DIRECTIONS FOR THIS TASK: Your task is to return the line containing "The height and" and each line after it through the end of the entries, exactly, with no other lines.
▼
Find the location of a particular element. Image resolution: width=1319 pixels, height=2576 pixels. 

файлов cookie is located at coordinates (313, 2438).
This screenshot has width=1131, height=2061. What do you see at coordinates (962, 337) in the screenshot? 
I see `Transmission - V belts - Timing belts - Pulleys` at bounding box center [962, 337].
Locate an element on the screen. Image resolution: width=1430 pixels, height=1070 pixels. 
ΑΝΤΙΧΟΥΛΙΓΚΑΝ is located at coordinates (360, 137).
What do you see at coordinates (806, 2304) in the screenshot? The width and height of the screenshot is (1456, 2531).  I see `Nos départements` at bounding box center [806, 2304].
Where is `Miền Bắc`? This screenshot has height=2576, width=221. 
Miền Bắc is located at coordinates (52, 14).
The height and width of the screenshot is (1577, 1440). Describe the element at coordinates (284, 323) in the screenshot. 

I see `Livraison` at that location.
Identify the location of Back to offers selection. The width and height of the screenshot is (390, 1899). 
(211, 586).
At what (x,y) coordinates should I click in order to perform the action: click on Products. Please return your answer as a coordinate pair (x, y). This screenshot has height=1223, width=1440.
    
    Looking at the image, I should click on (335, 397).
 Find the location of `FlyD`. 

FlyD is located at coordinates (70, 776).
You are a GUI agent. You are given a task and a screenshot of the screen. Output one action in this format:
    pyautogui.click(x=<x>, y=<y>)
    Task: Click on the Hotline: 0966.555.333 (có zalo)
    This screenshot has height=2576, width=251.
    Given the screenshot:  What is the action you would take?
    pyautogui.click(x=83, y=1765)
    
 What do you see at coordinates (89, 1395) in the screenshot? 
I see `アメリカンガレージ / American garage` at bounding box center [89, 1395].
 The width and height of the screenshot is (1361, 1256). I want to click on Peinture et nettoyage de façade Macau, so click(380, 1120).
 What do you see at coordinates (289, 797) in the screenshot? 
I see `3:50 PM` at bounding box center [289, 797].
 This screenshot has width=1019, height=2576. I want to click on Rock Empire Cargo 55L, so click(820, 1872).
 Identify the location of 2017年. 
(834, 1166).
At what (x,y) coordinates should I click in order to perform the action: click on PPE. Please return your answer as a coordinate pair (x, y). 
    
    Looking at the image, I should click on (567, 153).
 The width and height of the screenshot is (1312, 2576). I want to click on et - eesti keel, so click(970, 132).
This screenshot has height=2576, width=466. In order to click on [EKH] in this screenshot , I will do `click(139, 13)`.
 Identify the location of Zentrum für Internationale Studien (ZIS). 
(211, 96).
▲
SOLVED EXERCISE:
The height and width of the screenshot is (1577, 1440). Describe the element at coordinates (284, 323) in the screenshot. 

I see `Livraison` at that location.
Identify the location of Back to offers selection. The width and height of the screenshot is (390, 1899). 
(211, 586).
At what (x,y) coordinates should I click in order to perform the action: click on Products. Please return your answer as a coordinate pair (x, y). This screenshot has height=1223, width=1440.
    
    Looking at the image, I should click on (335, 397).
 Find the location of `FlyD`. 

FlyD is located at coordinates (70, 776).
You are a GUI agent. You are given a task and a screenshot of the screen. Output one action in this format:
    pyautogui.click(x=<x>, y=<y>)
    Task: Click on the Hotline: 0966.555.333 (có zalo)
    This screenshot has height=2576, width=251.
    Given the screenshot:  What is the action you would take?
    pyautogui.click(x=83, y=1765)
    
 What do you see at coordinates (89, 1395) in the screenshot? 
I see `アメリカンガレージ / American garage` at bounding box center [89, 1395].
 The width and height of the screenshot is (1361, 1256). I want to click on Peinture et nettoyage de façade Macau, so click(380, 1120).
 What do you see at coordinates (289, 797) in the screenshot? 
I see `3:50 PM` at bounding box center [289, 797].
 This screenshot has width=1019, height=2576. I want to click on Rock Empire Cargo 55L, so click(820, 1872).
 Identify the location of 2017年. 
(834, 1166).
At what (x,y) coordinates should I click in order to perform the action: click on PPE. Please return your answer as a coordinate pair (x, y). 
    
    Looking at the image, I should click on (567, 153).
 The width and height of the screenshot is (1312, 2576). I want to click on et - eesti keel, so click(970, 132).
This screenshot has height=2576, width=466. In order to click on [EKH] in this screenshot , I will do `click(139, 13)`.
 Identify the location of Zentrum für Internationale Studien (ZIS). 
(211, 96).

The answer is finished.